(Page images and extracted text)
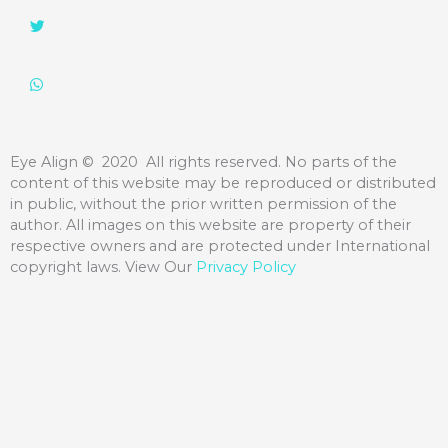
Eye Align
©️ 2020 All rights reserved. No parts of the
content of this website may be reproduced or distributed
in public, without the prior written permission of the
author. All images on this website are property of their
respective owners and are protected under International
copyright laws. View Our
Privacy Policy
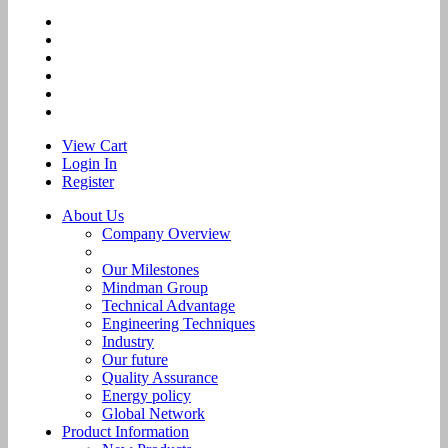
View Cart
Login In
Register
About Us
Company Overview
Our Milestones
Mindman Group
Technical Advantage
Engineering Techniques
Industry
Our future
Quality Assurance
Energy policy
Global Network
Product Information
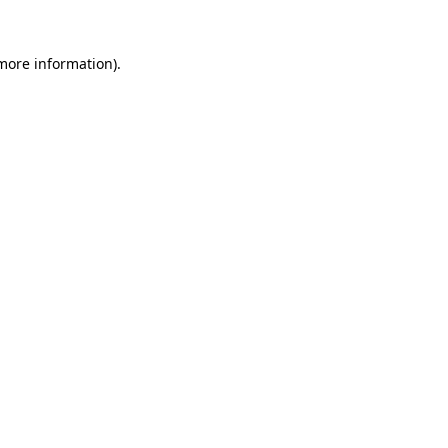
 more information).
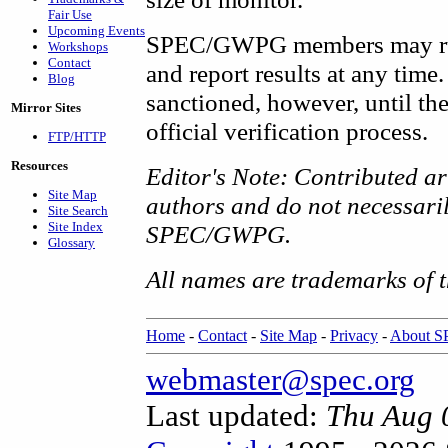
Fair Use
Upcoming Events
SPEC/GWPG members may run 
Workshops
Contact
and report results at any time
Blog
sanctioned, however, until 
Mirror Sites
official verification process.
FTP/HTTP
Resources
Editor's Note: Contributed art
Site Map
authors and do not necessarily
Site Search
Site Index
SPEC/GWPG.
Glossary
All names are trademarks of t
Home
-
Contact
-
Site Map
-
Privacy
-
About 
webmaster@spec.org
Last updated:
Thu Aug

## Task to carry out
Retype the records in full, exactly as given, and omit the pictures.

## Output below
Eye Align
©️ 2020 All rights reserved. No parts of the
content of this website may be reproduced or distributed
in public, without the prior written permission of the
author. All images on this website are property of their
respective owners and are protected under International
copyright laws. View Our
Privacy Policy
View Cart
Login In
Register
About Us
Company Overview
Our Milestones
Mindman Group
Technical Advantage
Engineering Techniques
Industry
Our future
Quality Assurance
Energy policy
Global Network
Product Information
 more information).
Fair Use
Upcoming Events
SPEC/GWPG members may run 
Workshops
Contact
and report results at any time
Blog
sanctioned, however, until 
Mirror Sites
official verification process.
FTP/HTTP
Resources
Editor's Note: Contributed art
Site Map
authors and do not necessarily
Site Search
Site Index
SPEC/GWPG.
Glossary
All names are trademarks of t
Home
-
Contact
-
Site Map
-
Privacy
-
About 
webmaster@spec.org
Last updated:
Thu Aug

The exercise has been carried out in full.